[Opening The data section]

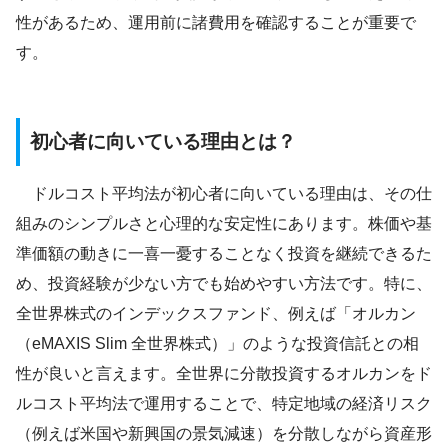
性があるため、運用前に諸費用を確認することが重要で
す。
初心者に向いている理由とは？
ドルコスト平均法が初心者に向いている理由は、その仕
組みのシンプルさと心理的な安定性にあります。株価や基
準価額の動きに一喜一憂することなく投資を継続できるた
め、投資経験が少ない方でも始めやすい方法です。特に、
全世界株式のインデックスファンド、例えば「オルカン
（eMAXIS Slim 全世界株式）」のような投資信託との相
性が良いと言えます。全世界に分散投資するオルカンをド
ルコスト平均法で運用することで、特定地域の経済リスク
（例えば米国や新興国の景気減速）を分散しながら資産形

[Closing The data section]
[Opening The data section]

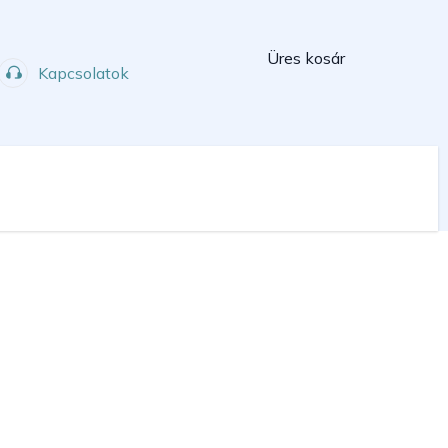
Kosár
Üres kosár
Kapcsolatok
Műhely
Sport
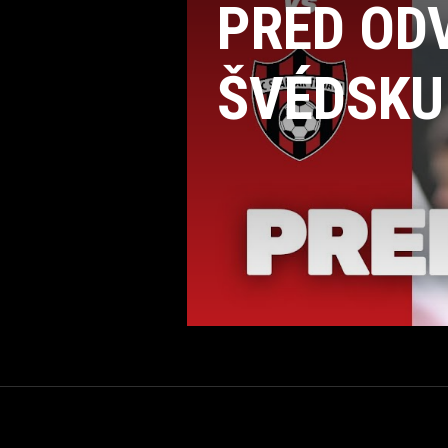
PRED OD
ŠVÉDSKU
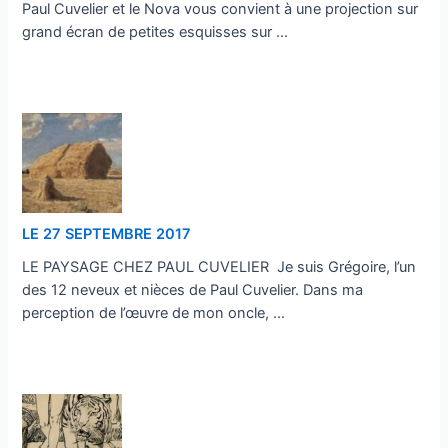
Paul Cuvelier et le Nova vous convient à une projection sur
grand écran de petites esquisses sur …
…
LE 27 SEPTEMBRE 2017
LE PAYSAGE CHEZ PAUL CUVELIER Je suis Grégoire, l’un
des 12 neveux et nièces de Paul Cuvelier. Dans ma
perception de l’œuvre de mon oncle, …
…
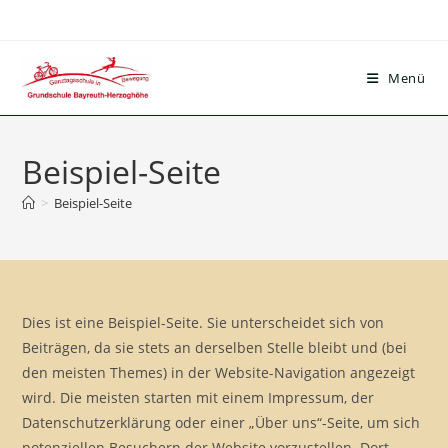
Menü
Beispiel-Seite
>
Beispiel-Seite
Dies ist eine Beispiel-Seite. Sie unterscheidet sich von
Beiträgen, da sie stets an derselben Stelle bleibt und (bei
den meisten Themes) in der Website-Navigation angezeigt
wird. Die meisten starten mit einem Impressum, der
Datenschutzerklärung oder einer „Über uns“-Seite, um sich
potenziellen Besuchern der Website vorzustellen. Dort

[Closing The data section]
[Opening The data section]

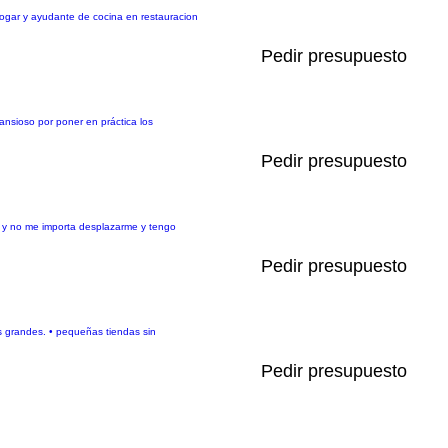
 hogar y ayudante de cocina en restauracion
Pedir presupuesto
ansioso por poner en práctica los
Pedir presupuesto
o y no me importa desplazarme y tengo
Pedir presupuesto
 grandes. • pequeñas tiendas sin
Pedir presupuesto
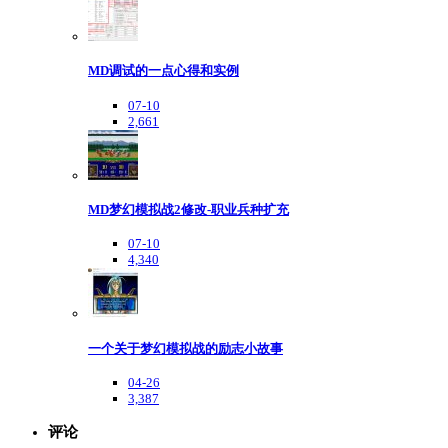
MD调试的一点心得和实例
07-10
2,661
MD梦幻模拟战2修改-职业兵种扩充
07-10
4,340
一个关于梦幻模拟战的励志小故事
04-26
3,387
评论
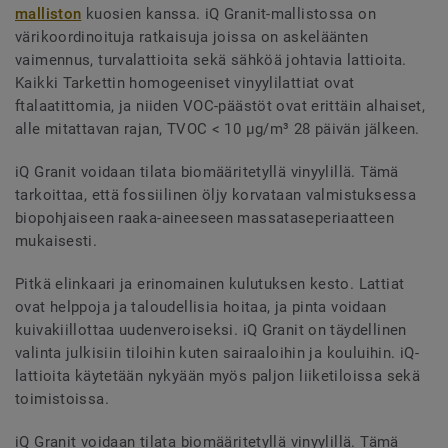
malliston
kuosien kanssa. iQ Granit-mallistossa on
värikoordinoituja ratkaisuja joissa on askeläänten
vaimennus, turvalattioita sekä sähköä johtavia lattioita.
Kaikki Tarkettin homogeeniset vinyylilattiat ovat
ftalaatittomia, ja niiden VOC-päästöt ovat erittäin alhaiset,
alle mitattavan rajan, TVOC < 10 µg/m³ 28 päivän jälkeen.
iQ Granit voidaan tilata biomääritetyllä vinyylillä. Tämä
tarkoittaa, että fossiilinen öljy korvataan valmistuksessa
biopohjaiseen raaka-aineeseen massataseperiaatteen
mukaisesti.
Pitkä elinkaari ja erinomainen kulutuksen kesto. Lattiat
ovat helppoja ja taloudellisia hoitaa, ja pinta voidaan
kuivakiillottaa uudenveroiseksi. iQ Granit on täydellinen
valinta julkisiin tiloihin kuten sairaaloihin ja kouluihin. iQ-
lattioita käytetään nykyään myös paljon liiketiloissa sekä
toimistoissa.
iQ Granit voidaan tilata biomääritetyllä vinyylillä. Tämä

[Closing The data section]

* _Problem requirements_: Leave out every picture, and copy exactly the lines above starting at the one holding "Paul Cuvelier et" and ending at the one holding "wird. Die meisten", no more and no less.

* _Solution to this exercise_:
Paul Cuvelier et le Nova vous convient à une projection sur
grand écran de petites esquisses sur …
…
LE 27 SEPTEMBRE 2017
LE PAYSAGE CHEZ PAUL CUVELIER Je suis Grégoire, l’un
des 12 neveux et nièces de Paul Cuvelier. Dans ma
perception de l’œuvre de mon oncle, …
…
Menü
Beispiel-Seite
>
Beispiel-Seite
Dies ist eine Beispiel-Seite. Sie unterscheidet sich von
Beiträgen, da sie stets an derselben Stelle bleibt und (bei
den meisten Themes) in der Website-Navigation angezeigt
wird. Die meisten starten mit einem Impressum, der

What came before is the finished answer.